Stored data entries
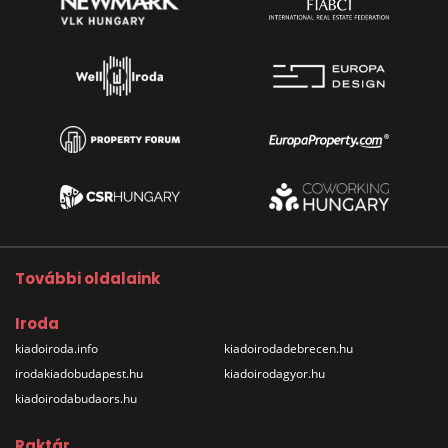
További oldalaink
Iroda
kiadoiroda.info
kiadoirodadebrecen.hu
irodakiadobudapest.hu
kiadoirodagyor.hu
kiadoirodabudaors.hu
Raktár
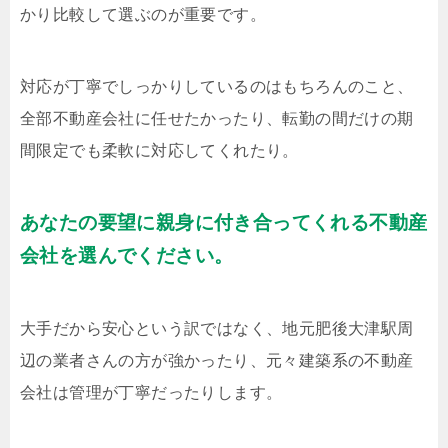
かり比較して選ぶのが重要です。
対応が丁寧でしっかりしているのはもちろんのこと、
全部不動産会社に任せたかったり、転勤の間だけの期
間限定でも柔軟に対応してくれたり。
あなたの要望に親身に付き合ってくれる不動産
会社を選んでください。
大手だから安心という訳ではなく、地元肥後大津駅周
辺の業者さんの方が強かったり、元々建築系の不動産
会社は管理が丁寧だったりします。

_WORK TASK_: Quote the records in their entirety, keeping the wording exact and excluding pictures.

_RESULT OF THIS EXERCISE_:
További oldalaink
Iroda
kiadoiroda.info
kiadoirodadebrecen.hu
irodakiadobudapest.hu
kiadoirodagyor.hu
kiadoirodabudaors.hu
Raktár
かり比較して選ぶのが重要です。
対応が丁寧でしっかりしているのはもちろんのこと、
全部不動産会社に任せたかったり、転勤の間だけの期
間限定でも柔軟に対応してくれたり。
あなたの要望に親身に付き合ってくれる不動産
会社を選んでください。
大手だから安心という訳ではなく、地元肥後大津駅周
辺の業者さんの方が強かったり、元々建築系の不動産
会社は管理が丁寧だったりします。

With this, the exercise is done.